## About this exercise
In the records below, find the lines that include "goed" and copy each.

Supplied entries: Begin

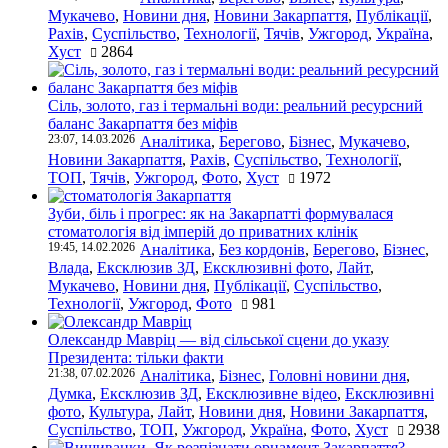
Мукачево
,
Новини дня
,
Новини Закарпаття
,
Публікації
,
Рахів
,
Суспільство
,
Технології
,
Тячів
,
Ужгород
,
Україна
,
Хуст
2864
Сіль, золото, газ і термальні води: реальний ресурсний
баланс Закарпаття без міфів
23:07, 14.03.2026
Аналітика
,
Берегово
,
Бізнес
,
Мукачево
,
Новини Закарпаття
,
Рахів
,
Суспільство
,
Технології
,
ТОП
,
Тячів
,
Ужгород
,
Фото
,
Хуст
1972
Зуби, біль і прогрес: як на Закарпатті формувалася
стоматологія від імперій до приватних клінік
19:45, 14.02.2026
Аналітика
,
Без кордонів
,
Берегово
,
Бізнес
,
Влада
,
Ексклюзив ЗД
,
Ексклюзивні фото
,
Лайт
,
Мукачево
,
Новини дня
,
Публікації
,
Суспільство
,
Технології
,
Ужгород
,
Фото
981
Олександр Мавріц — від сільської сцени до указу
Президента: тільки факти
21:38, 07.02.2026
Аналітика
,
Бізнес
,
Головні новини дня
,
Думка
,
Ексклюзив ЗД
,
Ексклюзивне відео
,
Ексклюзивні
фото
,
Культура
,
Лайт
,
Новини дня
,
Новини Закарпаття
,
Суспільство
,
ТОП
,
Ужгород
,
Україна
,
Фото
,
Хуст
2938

Supplied entries: End
Supplied entries: Begin

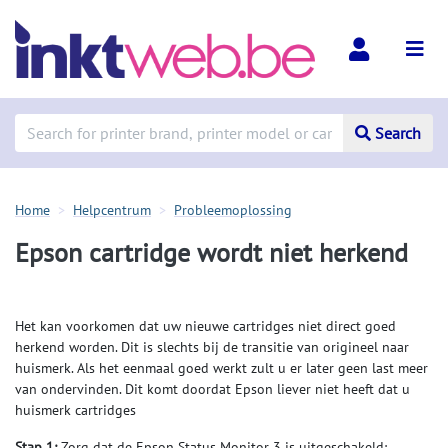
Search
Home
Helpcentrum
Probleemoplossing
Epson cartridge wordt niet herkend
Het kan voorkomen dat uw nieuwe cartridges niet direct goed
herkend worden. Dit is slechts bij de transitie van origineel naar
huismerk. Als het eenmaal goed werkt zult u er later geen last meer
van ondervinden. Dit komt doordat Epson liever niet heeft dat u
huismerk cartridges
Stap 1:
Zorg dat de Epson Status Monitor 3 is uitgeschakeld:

Supplied entries: End
Supplied entries: Begin

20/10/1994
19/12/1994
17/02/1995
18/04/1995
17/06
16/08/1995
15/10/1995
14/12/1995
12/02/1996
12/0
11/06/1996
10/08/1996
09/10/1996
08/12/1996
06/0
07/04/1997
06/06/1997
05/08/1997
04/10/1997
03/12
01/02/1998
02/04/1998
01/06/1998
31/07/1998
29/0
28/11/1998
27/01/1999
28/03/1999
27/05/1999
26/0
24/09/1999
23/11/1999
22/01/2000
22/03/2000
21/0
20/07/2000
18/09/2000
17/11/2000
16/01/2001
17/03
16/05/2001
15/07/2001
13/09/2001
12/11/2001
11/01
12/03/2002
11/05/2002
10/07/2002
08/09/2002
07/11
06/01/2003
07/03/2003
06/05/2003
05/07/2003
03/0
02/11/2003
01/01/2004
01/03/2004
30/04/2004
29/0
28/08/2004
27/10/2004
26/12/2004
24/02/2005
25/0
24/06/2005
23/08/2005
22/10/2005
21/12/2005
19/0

Supplied entries: End

## Finished exercise
Het kan voorkomen dat uw nieuwe cartridges niet direct goed
huismerk. Als het eenmaal goed werkt zult u er later geen last meer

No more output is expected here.